[Stored data entries]
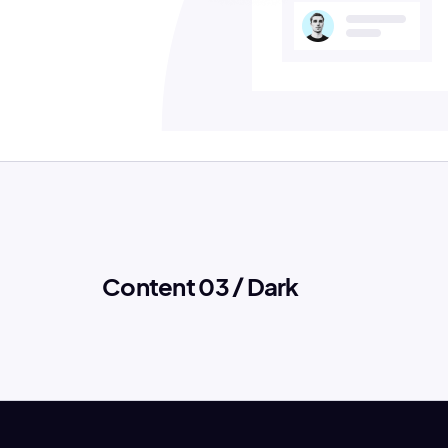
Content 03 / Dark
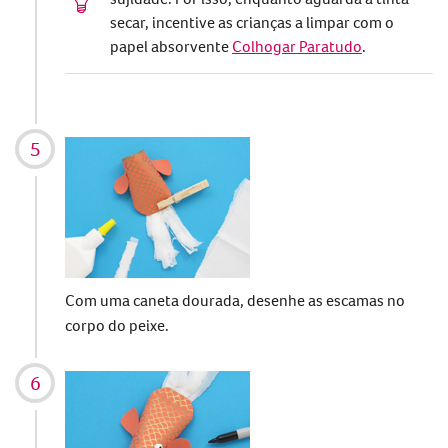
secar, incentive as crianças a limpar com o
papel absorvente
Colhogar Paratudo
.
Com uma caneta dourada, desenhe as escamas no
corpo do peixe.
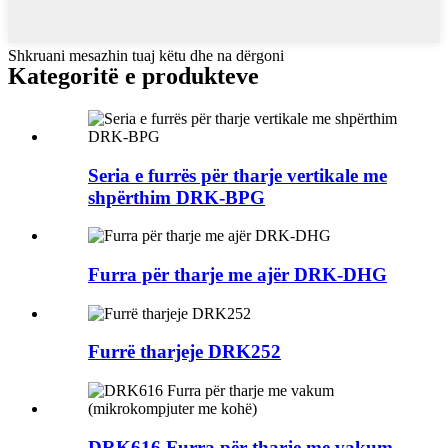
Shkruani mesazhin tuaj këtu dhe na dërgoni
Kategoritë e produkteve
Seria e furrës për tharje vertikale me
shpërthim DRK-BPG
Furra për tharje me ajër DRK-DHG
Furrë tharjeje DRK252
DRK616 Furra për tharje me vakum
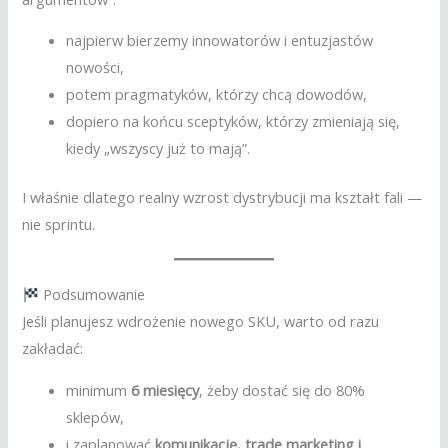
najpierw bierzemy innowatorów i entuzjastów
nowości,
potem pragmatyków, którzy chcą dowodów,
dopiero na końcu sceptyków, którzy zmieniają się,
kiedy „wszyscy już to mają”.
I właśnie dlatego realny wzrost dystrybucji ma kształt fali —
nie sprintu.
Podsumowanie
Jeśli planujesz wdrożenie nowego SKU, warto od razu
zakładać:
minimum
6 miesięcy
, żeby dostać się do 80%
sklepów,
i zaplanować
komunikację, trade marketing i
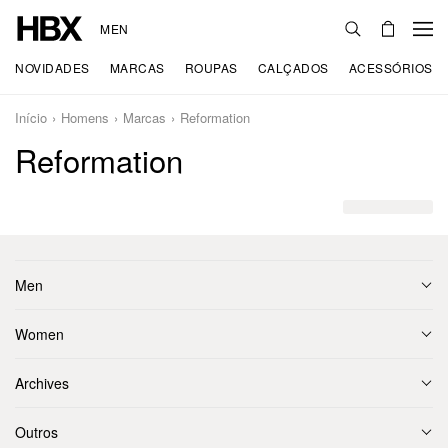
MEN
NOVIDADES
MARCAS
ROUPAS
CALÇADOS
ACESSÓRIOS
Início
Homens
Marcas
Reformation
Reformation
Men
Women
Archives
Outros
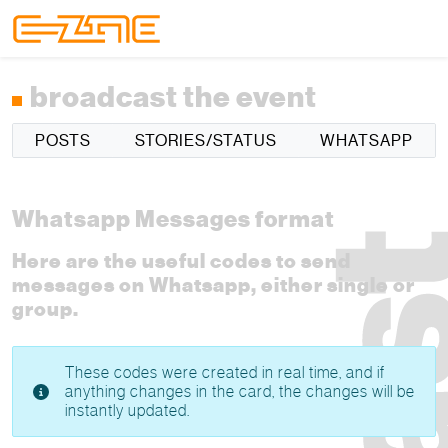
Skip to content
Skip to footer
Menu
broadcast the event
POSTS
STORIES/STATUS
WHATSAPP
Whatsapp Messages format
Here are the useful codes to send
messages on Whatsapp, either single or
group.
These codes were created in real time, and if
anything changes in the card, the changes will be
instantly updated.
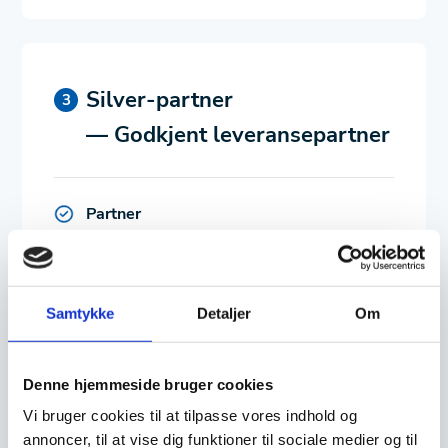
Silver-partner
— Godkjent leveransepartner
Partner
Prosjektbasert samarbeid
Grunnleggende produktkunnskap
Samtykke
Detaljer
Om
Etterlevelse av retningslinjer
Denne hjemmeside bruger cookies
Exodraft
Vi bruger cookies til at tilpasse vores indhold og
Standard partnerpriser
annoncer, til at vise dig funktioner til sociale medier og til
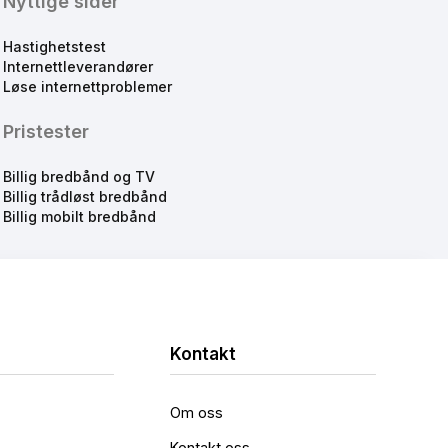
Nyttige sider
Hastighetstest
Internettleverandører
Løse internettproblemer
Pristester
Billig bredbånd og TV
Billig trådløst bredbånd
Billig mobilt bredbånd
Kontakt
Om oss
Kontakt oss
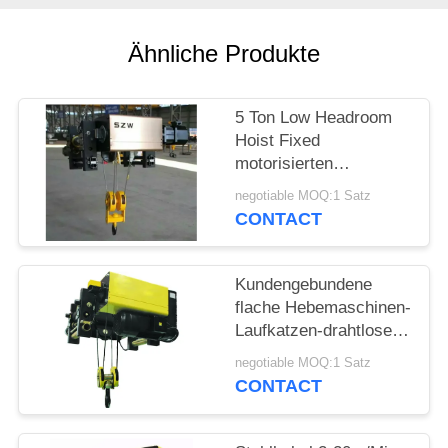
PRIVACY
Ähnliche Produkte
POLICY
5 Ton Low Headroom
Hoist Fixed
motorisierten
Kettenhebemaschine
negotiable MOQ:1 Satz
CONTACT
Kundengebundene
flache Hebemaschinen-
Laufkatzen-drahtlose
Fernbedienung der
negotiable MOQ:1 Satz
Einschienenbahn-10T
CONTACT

== WHAT IS EXPECTED ==
Can you retype every record above exactly, leaving out the pictures?

== YOUR SOLUTION ==
Content 03 / Dark
secar, incentive as crianças a limpar com o
papel absorvente
Colhogar Paratudo
.
Com uma caneta dourada, desenhe as escamas no
corpo do peixe.
Shkruani mesazhin tuaj këtu dhe na dërgoni
Kategoritë e produkteve
Seria e furrës për tharje vertikale me
shpërthim DRK-BPG
Furra për tharje me ajër DRK-DHG
Furrë tharjeje DRK252
DRK616 Furra për tharje me vakum
najpierw bierzemy innowatorów i entuzjastów
nowości,
potem pragmatyków, którzy chcą dowodów,
dopiero na końcu sceptyków, którzy zmieniają się,
kiedy „wszyscy już to mają”.
I właśnie dlatego realny wzrost dystrybucji ma kształt fali —
nie sprintu.
Podsumowanie
Jeśli planujesz wdrożenie nowego SKU, warto od razu
zakładać:
minimum
6 miesięcy
, żeby dostać się do 80%
sklepów,
i zaplanować
komunikację, trade marketing i
MEN
NOVIDADES
MARCAS
ROUPAS
CALÇADOS
ACESSÓRIOS
Início
Homens
Marcas
Reformation
Reformation
Men
Women
Archives
Outros
Skip to content
Skip to footer
Menu
broadcast the event
POSTS
STORIES/STATUS
WHATSAPP
Whatsapp Messages format
Here are the useful codes to send
messages on Whatsapp, either single or
group.
These codes were created in real time, and if
anything changes in the card, the changes will be
instantly updated.
Silver-partner
— Godkjent leveransepartner
Partner
Prosjektbasert samarbeid
Grunnleggende produktkunnskap
Samtykke
Detaljer
Om
Etterlevelse av retningslinjer
Denne hjemmeside bruger cookies
Exodraft
Vi bruger cookies til at tilpasse vores indhold og
Standard partnerpriser
annoncer, til at vise dig funktioner til sociale medier og til
Nyttige sider
Hastighetstest
Internettleverandører
Løse internettproblemer
Pristester
Billig bredbånd og TV
Billig trådløst bredbånd
Billig mobilt bredbånd
Kontakt
Om oss
Kontakt oss
PRIVACY
Ähnliche Produkte
POLICY
5 Ton Low Headroom
Hoist Fixed
motorisierten
Kettenhebemaschine
negotiable MOQ:1 Satz
CONTACT
Kundengebundene
flache Hebemaschinen-
Laufkatzen-drahtlose
Fernbedienung der
negotiable MOQ:1 Satz
Einschienenbahn-10T
CONTACT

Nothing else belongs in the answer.